Collection entries.
☆ ☆ ☆ ☆ ☆ ☆ ☆
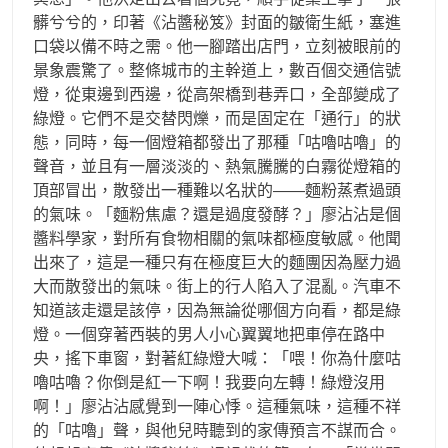
髒兮兮的，印著《沾醬秘笈》封面的皺衛生紙，塞進
口袋以備不時之需。他一腳踏出店門，立刻被眼前的
景象震驚了。整條城市的主幹道上，數百個交通信號
燈，從東邊到西邊，從高架橋到巷弄口，全部變成了
綠燈。它們不是交替閃爍，而是固定在「通行」的狀
態，同時，每一個燈箱都發出了那種「咕嚕咕嚕」的
聲音，並且有一層淡淡的、熱氣騰騰的白霧從燈箱的
頂部冒出，散發出一種難以名狀的——麵粉蒸煮過頭
的氣味。「麵粉焦慮？還是過度發酵？」廖沾沾是個
醬料學家，對所有食物相關的氣味都極度敏感。他聞
出來了，這是一種只有在極度巨大的麵團因為壓力過
大而散發出的氣味。街上的行人陷入了混亂。汽車不
知道該走還是該停，因為無論從哪個方向看，都是綠
燈。一個穿著西裝的男人小心翼翼地把車停在路中
央，搖下車窗，對著紅綠燈大喊：「喂！你為什麼咕
嚕咕嚕？你倒是紅一下啊！我要向左轉！綠燈沒用
啊！」廖沾沾感覺到一陣心悸。這種氣味，這種不祥
的「咕嚕」聲，與他兒時聽到的家傳預言不謀而合。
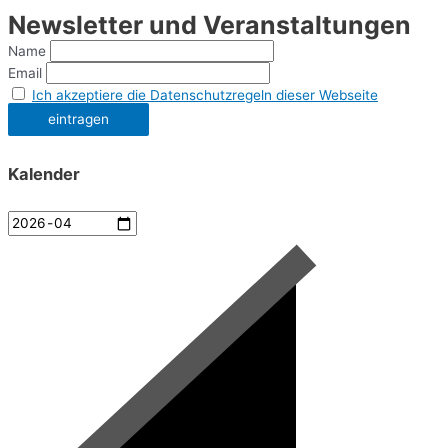
Newsletter und Veranstaltungen
Name
Email
Ich akzeptiere die Datenschutzregeln dieser Webseite
Kalender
☆ ☆ ☆ ☆ ☆ ☆ ☆
TASK GOAL. Print the data exactly as written, dropping any images it holds.

RESULT.
髒兮兮的，印著《沾醬秘笈》封面的皺衛生紙，塞進
口袋以備不時之需。他一腳踏出店門，立刻被眼前的
景象震驚了。整條城市的主幹道上，數百個交通信號
燈，從東邊到西邊，從高架橋到巷弄口，全部變成了
綠燈。它們不是交替閃爍，而是固定在「通行」的狀
態，同時，每一個燈箱都發出了那種「咕嚕咕嚕」的
聲音，並且有一層淡淡的、熱氣騰騰的白霧從燈箱的
頂部冒出，散發出一種難以名狀的——麵粉蒸煮過頭
的氣味。「麵粉焦慮？還是過度發酵？」廖沾沾是個
醬料學家，對所有食物相關的氣味都極度敏感。他聞
出來了，這是一種只有在極度巨大的麵團因為壓力過
大而散發出的氣味。街上的行人陷入了混亂。汽車不
知道該走還是該停，因為無論從哪個方向看，都是綠
燈。一個穿著西裝的男人小心翼翼地把車停在路中
央，搖下車窗，對著紅綠燈大喊：「喂！你為什麼咕
嚕咕嚕？你倒是紅一下啊！我要向左轉！綠燈沒用
啊！」廖沾沾感覺到一陣心悸。這種氣味，這種不祥
的「咕嚕」聲，與他兒時聽到的家傳預言不謀而合。
Newsletter und Veranstaltungen
Name
Email
Ich akzeptiere die Datenschutzregeln dieser Webseite
Kalender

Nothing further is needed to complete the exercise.